Instructions to follow :: With the pictures left out, restate every entry word for word.

#### Input

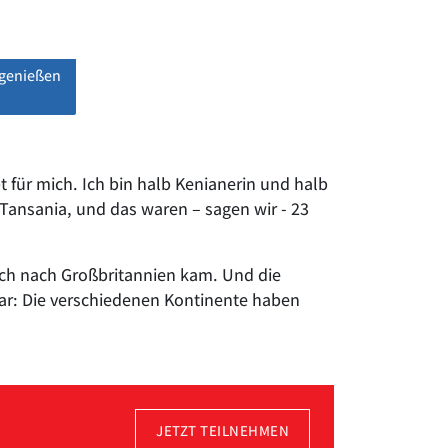
 genießen
 für mich. Ich bin halb Kenianerin und halb
 Tansania, und das waren – sagen wir - 23
 ich nach Großbritannien kam. Und die
ar: Die verschiedenen Kontinente haben
JETZT TEILNEHMEN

########

Answer space ::
 genießen
 für mich. Ich bin halb Kenianerin und halb
 Tansania, und das waren – sagen wir - 23
 ich nach Großbritannien kam. Und die
ar: Die verschiedenen Kontinente haben
JETZT TEILNEHMEN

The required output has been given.